A major challenge in understanding any psychiatric disorder is knowledge of how the etiological factors that are operative in the illness unleash pathogenetic mechanisms that produce a pathological entity, a conserved set of molecular and cellular disturbances in the brain. This pathological entity then alters the normal circuitry and function of the brain, producing a characteristic pathophysiology that gives rise to the recognized clinical features of the disorder. In the case of schizophrenia, complex genetic factors are known to play a major role in the etiology of the illness.
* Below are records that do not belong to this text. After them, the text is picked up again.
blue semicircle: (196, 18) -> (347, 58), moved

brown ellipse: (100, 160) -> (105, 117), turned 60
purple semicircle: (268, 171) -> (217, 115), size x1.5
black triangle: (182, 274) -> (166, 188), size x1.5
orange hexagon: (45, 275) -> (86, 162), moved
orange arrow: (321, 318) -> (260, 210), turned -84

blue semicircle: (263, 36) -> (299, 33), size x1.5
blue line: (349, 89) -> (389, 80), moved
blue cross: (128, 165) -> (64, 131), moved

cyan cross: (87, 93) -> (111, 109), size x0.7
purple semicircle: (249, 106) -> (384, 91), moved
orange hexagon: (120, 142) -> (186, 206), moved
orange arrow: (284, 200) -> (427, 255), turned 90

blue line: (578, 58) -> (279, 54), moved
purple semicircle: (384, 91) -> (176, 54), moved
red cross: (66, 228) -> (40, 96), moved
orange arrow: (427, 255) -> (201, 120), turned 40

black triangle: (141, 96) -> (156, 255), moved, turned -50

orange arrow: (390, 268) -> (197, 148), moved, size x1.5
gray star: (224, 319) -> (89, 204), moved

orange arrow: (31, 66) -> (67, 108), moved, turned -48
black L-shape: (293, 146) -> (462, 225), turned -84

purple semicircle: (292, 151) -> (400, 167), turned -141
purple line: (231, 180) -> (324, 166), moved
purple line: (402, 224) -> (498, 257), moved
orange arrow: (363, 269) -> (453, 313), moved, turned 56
In addition, a number of epidemiological studies have demonstrated replicated associations between a range of environmental events, occurring from gestation through adolescence, and an elevated risk for the illness. Less common, however, are studies that address the intermediate processes between a given environmental exposure and the clinical illness that might point to the pathogenetic mechanisms linking etiology and pathology. Consequently, one of my favorite
Journal articles of 2009 is the study by Brown and colleagues
(6) that evaluated the relationship between serologically documented prenatal exposure to influenza or toxoplasmosis and cognitive function in individuals with schizophrenia. The authors found that patients who were exposed to infection in utero were more likely to have impaired performance on tasks that require cognitive set shifting. Although the neural substrate for this pattern of cognitive abnormalities was not evaluated, the results of this study help constrain the search for the types of pathogenetic mechanisms that might arise from prenatal infection and produce pathological alterations in the brain circuits that subserve cognitive set shifting.